[Stored dataset items]
***

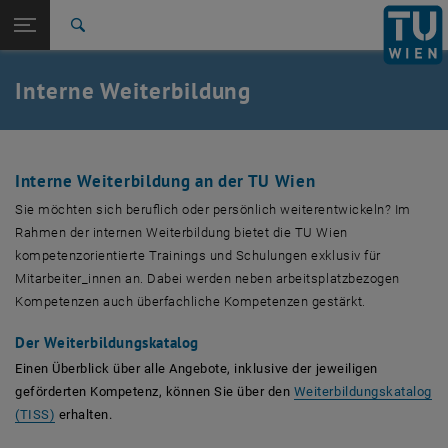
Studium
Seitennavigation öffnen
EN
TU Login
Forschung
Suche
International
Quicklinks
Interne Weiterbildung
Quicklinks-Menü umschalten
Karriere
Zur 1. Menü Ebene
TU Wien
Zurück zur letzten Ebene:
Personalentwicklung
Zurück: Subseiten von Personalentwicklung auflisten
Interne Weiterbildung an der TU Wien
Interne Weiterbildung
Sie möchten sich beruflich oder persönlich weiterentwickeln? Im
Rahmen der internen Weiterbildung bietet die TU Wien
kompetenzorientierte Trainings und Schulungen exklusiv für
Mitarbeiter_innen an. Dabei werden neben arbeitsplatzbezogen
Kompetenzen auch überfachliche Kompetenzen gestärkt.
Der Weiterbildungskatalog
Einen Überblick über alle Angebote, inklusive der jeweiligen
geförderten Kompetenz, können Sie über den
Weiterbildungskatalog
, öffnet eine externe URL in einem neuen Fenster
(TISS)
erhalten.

***

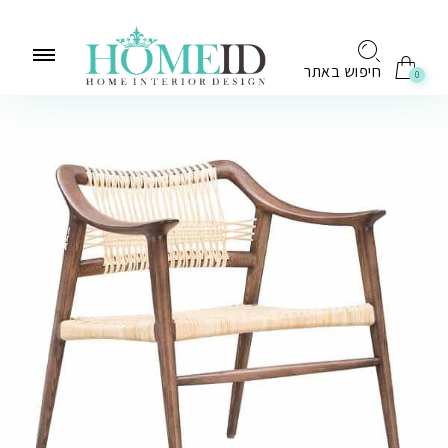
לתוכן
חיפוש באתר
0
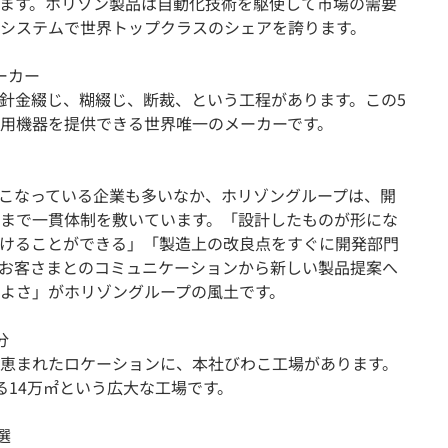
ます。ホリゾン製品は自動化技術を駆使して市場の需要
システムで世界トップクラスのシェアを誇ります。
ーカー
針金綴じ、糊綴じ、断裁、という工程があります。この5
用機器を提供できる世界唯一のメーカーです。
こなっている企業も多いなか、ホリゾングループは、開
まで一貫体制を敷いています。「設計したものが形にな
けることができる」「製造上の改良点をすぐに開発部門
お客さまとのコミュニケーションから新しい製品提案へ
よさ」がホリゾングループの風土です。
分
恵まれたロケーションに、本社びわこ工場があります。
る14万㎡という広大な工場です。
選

***

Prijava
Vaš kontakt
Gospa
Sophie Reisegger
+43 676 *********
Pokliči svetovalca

***

EXERCISE OBJECTIVE
Say how many lines above contain the string "Ebene". Answer with the number only.

YOUR RESPONSE
2